* [Work item]: Copy out each line of the data that includes the string "teha".

* [Given information]:
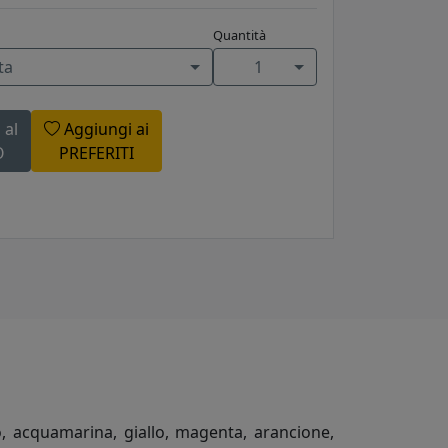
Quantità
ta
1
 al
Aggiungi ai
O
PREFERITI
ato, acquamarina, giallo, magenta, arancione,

==

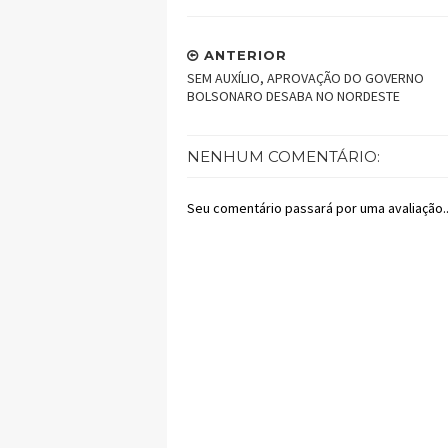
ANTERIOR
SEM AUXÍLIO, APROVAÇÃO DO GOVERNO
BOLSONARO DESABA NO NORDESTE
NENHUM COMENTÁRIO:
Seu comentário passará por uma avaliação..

--

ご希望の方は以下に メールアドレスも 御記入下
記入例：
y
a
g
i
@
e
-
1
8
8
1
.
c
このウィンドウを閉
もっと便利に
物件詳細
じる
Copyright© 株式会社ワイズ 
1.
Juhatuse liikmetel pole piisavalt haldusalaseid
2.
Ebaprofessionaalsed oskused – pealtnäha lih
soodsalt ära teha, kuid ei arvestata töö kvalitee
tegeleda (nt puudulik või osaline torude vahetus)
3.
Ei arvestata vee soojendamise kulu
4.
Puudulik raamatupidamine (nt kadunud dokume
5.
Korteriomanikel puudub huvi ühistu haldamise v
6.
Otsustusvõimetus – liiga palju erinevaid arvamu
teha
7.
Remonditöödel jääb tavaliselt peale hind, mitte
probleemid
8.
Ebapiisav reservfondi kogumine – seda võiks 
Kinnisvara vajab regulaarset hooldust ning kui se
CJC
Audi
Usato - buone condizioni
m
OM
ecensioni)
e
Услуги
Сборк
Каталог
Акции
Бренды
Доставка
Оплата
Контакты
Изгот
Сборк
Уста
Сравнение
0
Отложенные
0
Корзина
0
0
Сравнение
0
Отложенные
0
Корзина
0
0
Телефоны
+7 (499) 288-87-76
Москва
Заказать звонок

* [Solution]:
soodsalt ära teha, kuid ei arvestata töö kvalitee
teha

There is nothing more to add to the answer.